Download Draft Conference Paper (pdf)


The Beauty of Violence
D. Anthony Larivière
Department of Philosophy, Lakehead University, Canada

We often refer to violence as if it were a prima facie wrong, and therefore we deplore it where we find it just because it is a wrong. We search for its roots in human nature or evolution in order, perhaps, to eradicate it or at least to understand and control it. I think this is mistaken. Violence is not a prima facie wrong, and I argue instead that it is value-neutral.  As such, it is only violence of a certain character which is wrong, and violence of another character can be good, desirable, and right. I argue further that it can even be beautiful. Hence, while it is important to understand the propensity to violence in the human animal, the attempt to eradicate it is itself a wrong, and even the wish that it were otherwise is ill-considered.


The Aesthetics of Violence: (Crime as Urban Spectacle in CSI: Crime Scene Investigation)
David Levente Palatinus
Peter Pazmany Catholic University, Hungary

The purpose of this paper is to explore the phenomenology of violence and the aesthetics of fictionalized crime through the examination of the immensely popular American television drama called CSI: Crime Scene Investigation.

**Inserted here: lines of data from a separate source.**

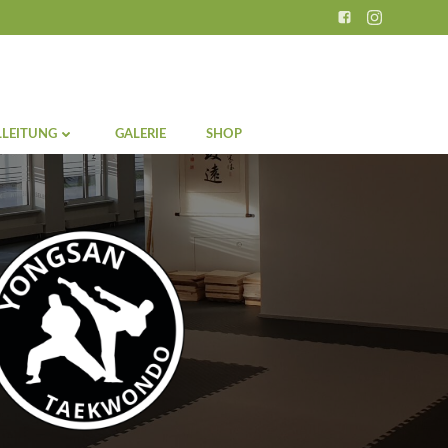
LEITUNG
GALERIE
SHOP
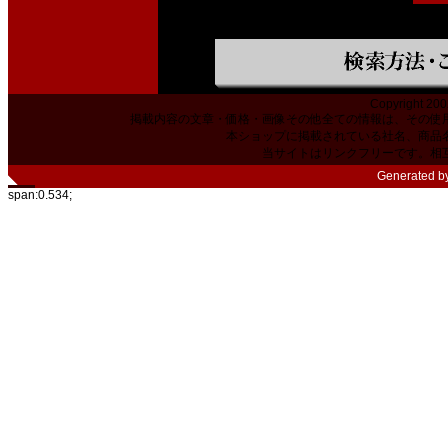
Copyright 200
掲載内容の文章・価格・画像その他全ての情報は、その使
本ショップに掲載されている社名、商品
当サイトはリンクフリーです。相
Generated b
span:0.534;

I will argue that after such philosophical approaches to the problem of violence as Rene Girard’s Violence and the Sacred, or Foucault’s Discipline and Punish: The Birth of the Prison, it has become a truism to say that, from a phenomenological point of view, violence predetermines the cultural space within which it is located. Its conception is framed by socio-cultural, ethical and judicial discourses, academic disciplines and artistic genres. And yet, the phenomenology of violence also comprises the consideration of violence as a cultural commodity: the prominent position crime stories occupy in popular culture, in popular film and television in particular, could hardly be debated. Their critical reception and their approval as an established form of literature were for a long time confined to the narrow context of the popular and were defined against the alleged aesthetic supremacy and “elitism,” of “high art.” There could be an endless list of works in literature as well as in the visual arts which are in some ways connected to the themes of crime and violence. In fact, it so appears that the theme of violence as such, in its eminent form, has always been there and we have always been, in some peculiar ways, fascinated with it.

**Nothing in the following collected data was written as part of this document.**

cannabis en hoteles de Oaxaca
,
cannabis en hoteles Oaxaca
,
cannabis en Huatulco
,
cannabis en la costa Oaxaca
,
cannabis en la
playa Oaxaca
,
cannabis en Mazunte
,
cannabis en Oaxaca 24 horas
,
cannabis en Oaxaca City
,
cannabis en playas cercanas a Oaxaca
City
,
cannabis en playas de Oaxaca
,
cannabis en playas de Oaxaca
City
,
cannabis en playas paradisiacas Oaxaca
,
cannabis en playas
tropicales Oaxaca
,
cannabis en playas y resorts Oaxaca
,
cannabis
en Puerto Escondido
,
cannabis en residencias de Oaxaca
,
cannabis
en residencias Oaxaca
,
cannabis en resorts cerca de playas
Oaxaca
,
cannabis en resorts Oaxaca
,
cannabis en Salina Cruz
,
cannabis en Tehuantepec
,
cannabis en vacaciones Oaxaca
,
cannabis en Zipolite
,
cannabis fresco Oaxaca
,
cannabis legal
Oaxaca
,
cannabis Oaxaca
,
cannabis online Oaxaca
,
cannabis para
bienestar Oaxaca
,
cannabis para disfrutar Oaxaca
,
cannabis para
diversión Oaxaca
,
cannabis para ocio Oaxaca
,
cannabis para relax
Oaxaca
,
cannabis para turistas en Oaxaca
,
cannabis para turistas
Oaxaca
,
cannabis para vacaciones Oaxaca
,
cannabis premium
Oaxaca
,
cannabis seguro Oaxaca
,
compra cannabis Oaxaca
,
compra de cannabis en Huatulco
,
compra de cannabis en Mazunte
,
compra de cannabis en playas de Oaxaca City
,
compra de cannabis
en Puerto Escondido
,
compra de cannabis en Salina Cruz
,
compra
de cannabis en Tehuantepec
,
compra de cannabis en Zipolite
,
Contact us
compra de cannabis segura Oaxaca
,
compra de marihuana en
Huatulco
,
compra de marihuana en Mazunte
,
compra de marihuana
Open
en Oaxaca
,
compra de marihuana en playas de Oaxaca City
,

I would like to try and trace the manifestations of this fascination in CSI. Two factors, the trade-mark visual style of the series and the underlying emphasis on corporeality are paramount to the popularity of the show. On the one hand, I want to argue that the practices and technicalities surrounding the production of the cinematic image in CSI apparently work toward an aestheticization of violence. This aesthetics of death relies primarily on the visual experience of the body and discloses the visual plasticity of violence as urban spectacle. On the other hand, by drawing on Foucault’s The Birth of the Clinic and Kristeva’s concept of abjection, I will also argue that the aesthetics of fictionalized crime is not meant to decriminalize killing. Fiction, in this respect, has an auto-therapeutic function: it deconstructs violence by providing for the audience the simultaneity of active participation and controlled distance.